Science Serving Maryland's Coasts

Zebra Fish as a Model for Muscle Development

Author: 

Ms. Rene Baker

School: 

Hereford High School, Maryland, Supervisor of Secondary Science, Baltimore County Public Schools, Maryland

Lesson Summary: 

zebrafish embryo 7 hoursStudents will learn the steps of protein synthesis and be able to apply these steps to a real-life problem. Students will have the opportunity to use the scientific method to design their own experiment relating to this experience.

Research Experience: 

Ms. Baker worked with Dr. Jim Du of the Center of Marine Biotechnology now known as the Institute of Marine and Environmental Technology (IMET) in Baltimore, MD, as part of the ESEP Chesapeake Teacher Research Fellowship (CTRF) during the summer of 2004. The research project concerned “Genetic expression of muscle development in zebrafish". Mr.
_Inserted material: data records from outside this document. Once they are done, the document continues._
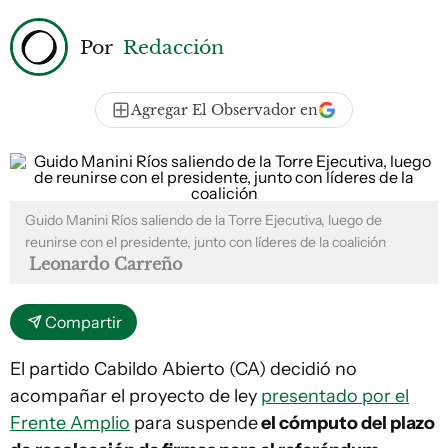
Por
Redacción
Agregar El Observador en
Guido Manini Ríos saliendo de la Torre Ejecutiva, luego de
reunirse con el presidente, junto con líderes de la coalición
Leonardo Carreño
Compartir
El partido Cabildo Abierto (CA) decidió no
acompañar el proyecto de ley
presentado por el
Frente Amplio
para suspende
el cómputo del plazo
J. Adam Frederick, served as the CTRF advisor for the Maryland Sea Grant Extension Program. Ms. Baker now serves as Supervisor of Secondary Science Baltimore County Public Schools in Maryland.

5E For This Lesson Plan

Engagement

This activity captures the students' attention, stimulates their thinking, and helps them to access prior knowledge.

Objectives:

Students will be able to compare and contrast different types of zebrafish in order to identify a problem by observing a video clip and recording observations.

Exploration

In this section students are given time to think, plan, investigate, collect and organize information.

Objectives:

Students will be able to distinguish between developmental stages of zebrafish as well as compare those stages to humans by directly observing zebrafish embryos and completing a graphic organizer.

Explanation

Students are now involved in an analysis of their own explorations. Their understanding is clarified and modified because of the reflective nature of the activities.

Objectives:

Students will be able to sequence the steps of protein synthesis by manipulating a model, observing a demonstration, and completing a flow chart.

Objectives:

The muscle gene must be "turned off" in this BOP fish. How can this happen to DNA in nature? How could this be done in the lab?

Extension

This section gives students an opportunity to expand and solidify their understanding of the concepts and to apply them in a real-world context.

Objectives:

Students will be able to identify causes, symptoms, and treatments for various types of cancer by making a brochure and doing a presentation.

Evaluation

This performance-based activity helps students to connect all of the pieces of information involved in these lessons.

Objectives:

Students will be able to answer how the environment affects development of organisms by designing and conducting an original experiment.